• **Required work**: Look through the entries below and return all lines including the word "Worship".

• **Saved entries**:
━━━━━━━━━━━━━━━━
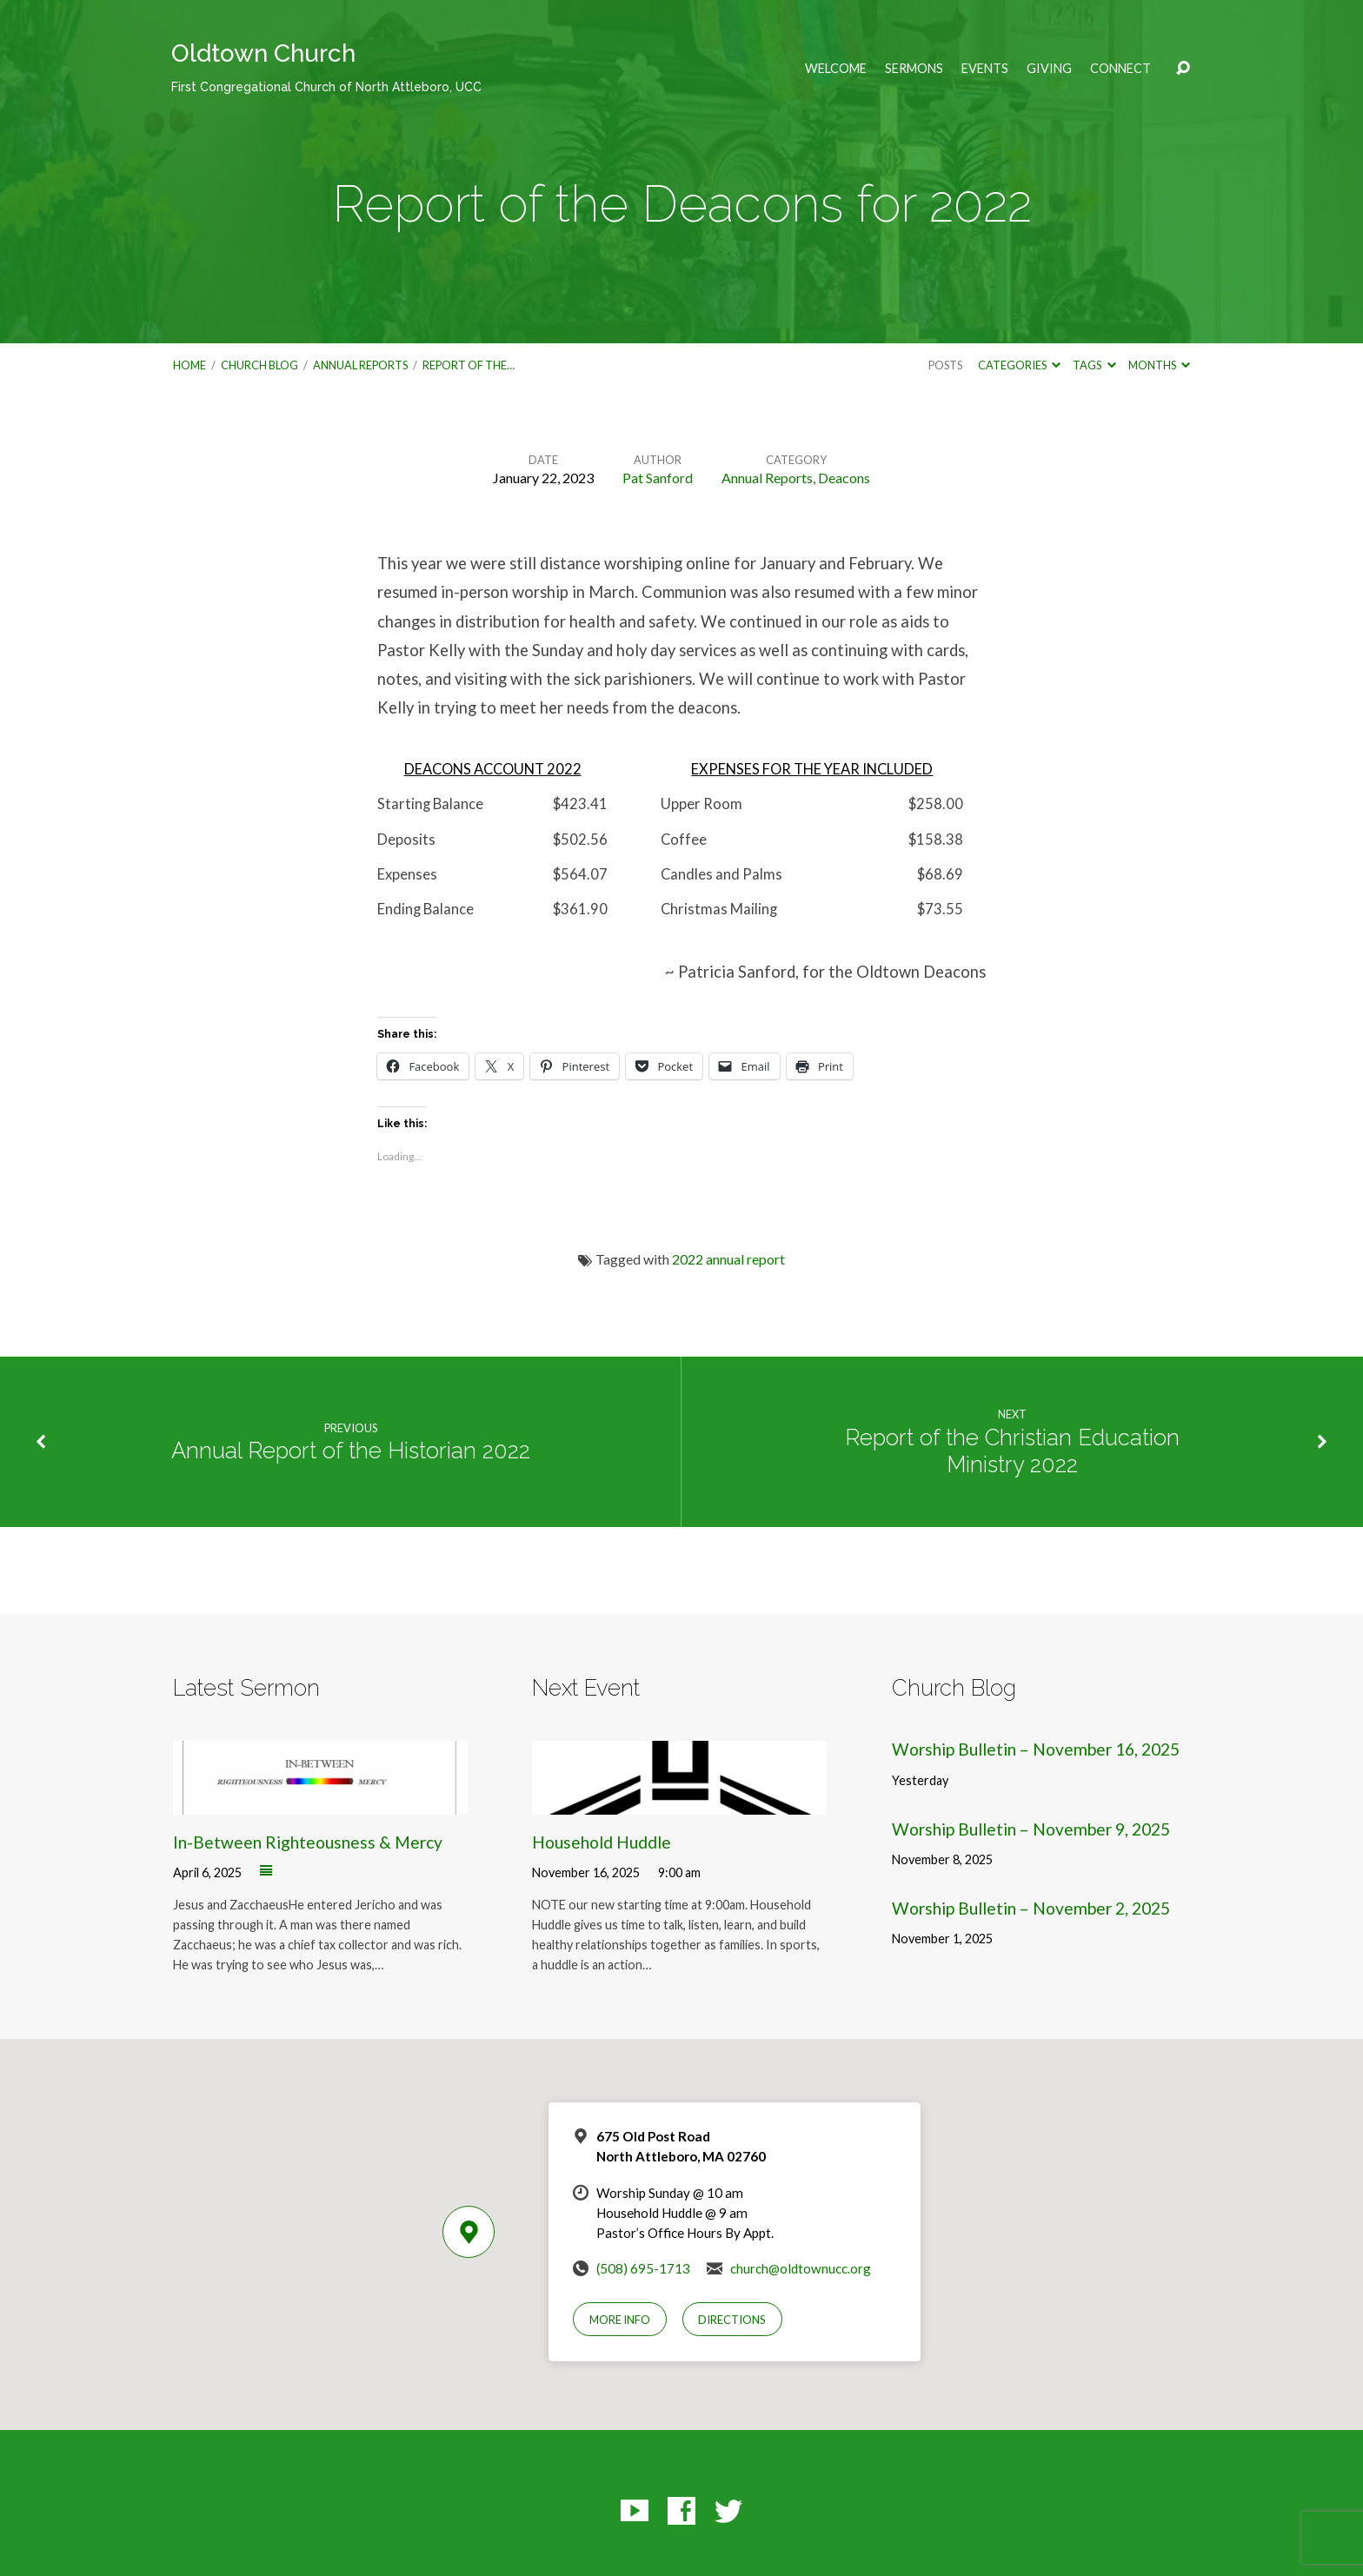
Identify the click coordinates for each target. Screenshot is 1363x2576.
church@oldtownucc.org (800, 2268)
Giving (1049, 69)
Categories (1019, 365)
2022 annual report (728, 1259)
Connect (1120, 69)
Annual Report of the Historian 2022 (350, 1450)
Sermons (914, 69)
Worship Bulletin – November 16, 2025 (1036, 1749)
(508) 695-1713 (643, 2268)
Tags (1094, 365)
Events (984, 69)
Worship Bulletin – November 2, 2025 (1031, 1908)
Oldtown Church (326, 66)
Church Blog (259, 365)
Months (1159, 365)
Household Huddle (601, 1842)
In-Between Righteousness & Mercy (307, 1842)
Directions (732, 2320)
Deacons (844, 477)
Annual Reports (360, 365)
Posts (945, 365)
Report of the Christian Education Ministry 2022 (1012, 1450)
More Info (619, 2320)
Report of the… (468, 365)
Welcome (836, 69)
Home (189, 365)
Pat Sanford (657, 477)
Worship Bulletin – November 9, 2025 (1031, 1829)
━━━━━━━━━━━━━━━━
• **Task solution**:
Worship Bulletin – November 16, 2025 (1036, 1749)
Worship Bulletin – November 2, 2025 (1031, 1908)
Worship Bulletin – November 9, 2025 (1031, 1829)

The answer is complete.